The mystery revolves around the disappearance of a teenage girl who may or may not have been kidnapped but has definitely gotten mixed up with some shady characters.

I learned a LOT about body language (“They shook hands, one of the best human customs going, to my way of thinking, although in my world we do some cool meet-and-greet stuff too”) and smells (“Sweat, human sweat, is a big subject.  There’s a kind that comes from exercise and has a fresh tangy smell.  Then there’s the kind that comes from not showering enough, less fresh, with faint non-human elements mixed in.  The kind that comes from fear–what I am smelling now–is somewhere in between”) and so much more (“I didn’t like the binoculars, especially when he put them up to his face, almost plugging his eyes in to the thing.  Humans were already a little too close to machines for my comfort”).

Spencer Quinn is the pseudonym for the prolific suspense/thriller writer Peter Abrahams whose novels you can find in our fiction section.

Hedy reviews “Every Man Dies Alone”

April 12th, 2012

“Every Man Dies Alone” by Hans Fallada  FIC FALL

Wow, I had suggested this novel for the German American Heritage Center Book Group because it had gotten rave reviews and was on a number of “Best of the Year” lists in 2009.  When the time came to actually read it though, I (and everyone else) was dismayed because it was a whopping  540 pages long.  However, it turned out to be so engrossing and so moving that I (and everyone else) said we were amazed that we were able to read it in a week with no problem whatsoever.  The book cover description reads: “Based on a true story, this sweeping saga tells the tale of a working class couple in Berlin who decide to take a stand against the Nazis.  More than an edge-of-your-seat thriller, more than a moving romance, even more than literature of the highest order, it’s a deeply moving story of two people who stand up for what’s right, and for each other. // Hans Fallada wrote “Every Man Dies Alone” in a feverish twenty-four days, soon after the end of World War II and his release from a Nazi insane asylum.  He did not live to see its publication.”

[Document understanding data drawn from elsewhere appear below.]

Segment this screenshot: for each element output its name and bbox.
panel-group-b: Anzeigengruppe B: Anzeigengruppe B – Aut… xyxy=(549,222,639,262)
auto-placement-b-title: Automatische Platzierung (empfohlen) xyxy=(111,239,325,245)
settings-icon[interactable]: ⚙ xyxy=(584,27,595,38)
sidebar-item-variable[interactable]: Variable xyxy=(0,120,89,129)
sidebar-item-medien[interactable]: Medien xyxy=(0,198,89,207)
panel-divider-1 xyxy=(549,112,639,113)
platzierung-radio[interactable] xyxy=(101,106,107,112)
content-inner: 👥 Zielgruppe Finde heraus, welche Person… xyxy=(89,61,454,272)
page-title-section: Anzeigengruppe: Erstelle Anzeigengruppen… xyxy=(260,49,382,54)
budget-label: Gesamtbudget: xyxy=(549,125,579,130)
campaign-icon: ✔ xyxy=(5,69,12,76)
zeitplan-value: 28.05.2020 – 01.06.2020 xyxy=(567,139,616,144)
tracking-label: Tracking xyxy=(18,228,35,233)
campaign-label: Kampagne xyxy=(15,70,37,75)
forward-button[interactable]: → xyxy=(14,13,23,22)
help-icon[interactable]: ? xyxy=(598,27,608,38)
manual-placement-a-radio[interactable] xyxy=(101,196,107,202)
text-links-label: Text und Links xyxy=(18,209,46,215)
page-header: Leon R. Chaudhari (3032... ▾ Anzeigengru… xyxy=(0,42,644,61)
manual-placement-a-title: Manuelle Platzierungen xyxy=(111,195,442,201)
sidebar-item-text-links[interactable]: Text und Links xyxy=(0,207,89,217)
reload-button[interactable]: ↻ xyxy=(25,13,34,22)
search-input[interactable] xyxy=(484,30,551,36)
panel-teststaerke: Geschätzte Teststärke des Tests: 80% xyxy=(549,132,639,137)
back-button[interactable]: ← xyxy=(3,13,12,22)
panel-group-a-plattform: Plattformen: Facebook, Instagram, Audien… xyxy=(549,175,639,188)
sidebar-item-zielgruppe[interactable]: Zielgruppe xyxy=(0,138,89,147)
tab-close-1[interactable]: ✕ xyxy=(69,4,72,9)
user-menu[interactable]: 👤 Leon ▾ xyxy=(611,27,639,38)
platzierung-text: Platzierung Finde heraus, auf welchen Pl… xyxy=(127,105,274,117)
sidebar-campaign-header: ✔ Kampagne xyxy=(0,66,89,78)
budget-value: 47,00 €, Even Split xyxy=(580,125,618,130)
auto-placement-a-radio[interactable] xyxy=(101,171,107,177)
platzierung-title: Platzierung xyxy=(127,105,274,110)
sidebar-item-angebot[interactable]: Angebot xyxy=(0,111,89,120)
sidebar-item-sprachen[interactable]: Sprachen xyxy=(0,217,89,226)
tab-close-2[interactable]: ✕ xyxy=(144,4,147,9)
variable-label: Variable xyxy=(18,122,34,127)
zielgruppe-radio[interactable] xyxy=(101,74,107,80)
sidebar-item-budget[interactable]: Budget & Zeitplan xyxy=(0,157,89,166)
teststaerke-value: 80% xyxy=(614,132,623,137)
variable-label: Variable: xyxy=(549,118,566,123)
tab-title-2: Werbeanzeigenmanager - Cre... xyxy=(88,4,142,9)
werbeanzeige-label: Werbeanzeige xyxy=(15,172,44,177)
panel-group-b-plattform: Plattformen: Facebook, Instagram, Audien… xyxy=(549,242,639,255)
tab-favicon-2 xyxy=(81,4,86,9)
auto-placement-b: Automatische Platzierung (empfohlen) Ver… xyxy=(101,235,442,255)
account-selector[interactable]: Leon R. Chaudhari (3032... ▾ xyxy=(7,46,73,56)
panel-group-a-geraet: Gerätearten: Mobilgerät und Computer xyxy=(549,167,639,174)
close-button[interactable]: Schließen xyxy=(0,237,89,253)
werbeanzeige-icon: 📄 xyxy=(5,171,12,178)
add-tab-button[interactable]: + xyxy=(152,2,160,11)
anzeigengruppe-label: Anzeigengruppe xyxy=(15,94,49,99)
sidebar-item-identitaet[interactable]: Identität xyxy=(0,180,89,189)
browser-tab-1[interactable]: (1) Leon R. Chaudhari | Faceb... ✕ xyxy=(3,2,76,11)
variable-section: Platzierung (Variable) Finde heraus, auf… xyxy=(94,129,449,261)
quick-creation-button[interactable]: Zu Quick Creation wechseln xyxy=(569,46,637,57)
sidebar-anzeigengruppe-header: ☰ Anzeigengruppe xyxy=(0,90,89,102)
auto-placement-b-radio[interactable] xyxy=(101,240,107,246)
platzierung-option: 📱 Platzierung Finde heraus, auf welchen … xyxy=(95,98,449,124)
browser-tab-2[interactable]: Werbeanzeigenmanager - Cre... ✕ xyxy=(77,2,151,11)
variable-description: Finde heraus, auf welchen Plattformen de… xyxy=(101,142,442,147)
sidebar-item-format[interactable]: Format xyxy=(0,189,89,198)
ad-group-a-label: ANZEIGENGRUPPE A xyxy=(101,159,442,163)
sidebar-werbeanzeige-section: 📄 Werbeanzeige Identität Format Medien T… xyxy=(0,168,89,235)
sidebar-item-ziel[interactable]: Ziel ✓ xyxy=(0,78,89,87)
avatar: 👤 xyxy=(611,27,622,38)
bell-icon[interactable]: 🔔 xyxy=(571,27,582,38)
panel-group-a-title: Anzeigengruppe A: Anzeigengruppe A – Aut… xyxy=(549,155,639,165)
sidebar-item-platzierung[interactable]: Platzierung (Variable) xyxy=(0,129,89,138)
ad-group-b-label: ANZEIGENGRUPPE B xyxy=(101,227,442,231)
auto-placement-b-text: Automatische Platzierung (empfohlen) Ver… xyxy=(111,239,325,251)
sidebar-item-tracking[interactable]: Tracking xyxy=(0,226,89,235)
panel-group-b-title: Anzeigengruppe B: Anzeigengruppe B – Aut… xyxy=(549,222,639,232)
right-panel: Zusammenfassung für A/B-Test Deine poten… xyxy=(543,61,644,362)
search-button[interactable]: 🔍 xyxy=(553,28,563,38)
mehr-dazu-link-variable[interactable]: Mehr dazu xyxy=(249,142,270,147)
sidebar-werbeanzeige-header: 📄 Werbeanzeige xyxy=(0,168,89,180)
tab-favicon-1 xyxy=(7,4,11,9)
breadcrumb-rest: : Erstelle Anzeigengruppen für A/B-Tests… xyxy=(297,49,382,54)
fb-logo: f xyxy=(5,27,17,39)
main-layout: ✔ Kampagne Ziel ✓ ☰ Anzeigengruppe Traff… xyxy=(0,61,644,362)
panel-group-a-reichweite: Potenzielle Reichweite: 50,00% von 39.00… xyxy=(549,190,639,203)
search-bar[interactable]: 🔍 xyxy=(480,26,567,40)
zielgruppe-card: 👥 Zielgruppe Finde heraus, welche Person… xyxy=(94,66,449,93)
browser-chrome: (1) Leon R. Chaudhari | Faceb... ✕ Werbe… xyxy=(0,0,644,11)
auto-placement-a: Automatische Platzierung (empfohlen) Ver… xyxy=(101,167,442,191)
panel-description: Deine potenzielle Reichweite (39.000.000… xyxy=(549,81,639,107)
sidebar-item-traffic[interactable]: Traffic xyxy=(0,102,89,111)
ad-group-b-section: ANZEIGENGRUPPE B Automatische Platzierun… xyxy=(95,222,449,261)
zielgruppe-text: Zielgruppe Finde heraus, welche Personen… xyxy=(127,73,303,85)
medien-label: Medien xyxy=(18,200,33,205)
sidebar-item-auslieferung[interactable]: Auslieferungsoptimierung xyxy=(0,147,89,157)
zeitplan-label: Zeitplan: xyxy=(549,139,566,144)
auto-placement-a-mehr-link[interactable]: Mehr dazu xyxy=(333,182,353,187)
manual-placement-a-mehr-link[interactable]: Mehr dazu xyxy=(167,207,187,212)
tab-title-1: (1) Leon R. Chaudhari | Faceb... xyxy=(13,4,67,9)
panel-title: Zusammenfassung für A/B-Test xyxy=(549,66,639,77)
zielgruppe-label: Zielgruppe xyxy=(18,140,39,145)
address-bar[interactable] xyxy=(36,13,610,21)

The characters were diverse and complex from farmers, judges, and furniture factory workers (who ended up making tens of thousands of coffins) to freeloaders, police detectives, and the SS.  Though there was an inexorable element of fear throughout, this novel primarily speaks to the basic human decency and dignity we all aspire to no matter who we are.  I was humbled and inspired by it.  Like Hannah Arendt famously described the “banality of evil” in her book “Eichmann in Jerusalem”, Fallada describes the “banality of good.”   It will definitely be on my Staff Favorites list this year.

Hedy reviews “The Great Disruption” by Paul Gilding

April 10th, 2012

“The Great Disruption: Why the Climate Crisis Will Bring On the End of Shopping and the Birth of a New World” by Paul Gilding  304.2 GI

Paul Gilding has served as head of Greenpeace International, built and led two companies, and advised both Fortune 500 corporations and community-based NGOs.  He currently lives in Tasmania.  Gilding has no qualms about the end of our growth- and consumer-based economy as we know it, and he is optimistic for the future.  He says humans will survive the calamity and be better for it in the end.  Getting there will not be pretty, however.  There will be lots of destruction (nature-caused and human-made) coupled with plenty of suffering.   He’s more confident and positive about the final outcome than I’ve been lately, I’ll say that.  And he’s been around the environmental/sustainable/corporate block a lot more times than I have, so maybe he knows what he’s talking about.   Although…he keeps saying the earth is finite and so this big change HAS to happen and I kept thinking but what about the universe?  I have suspected we’ll despoil the earth entirely and abandon it to move to some other planet.  (That’s how cynical I am.)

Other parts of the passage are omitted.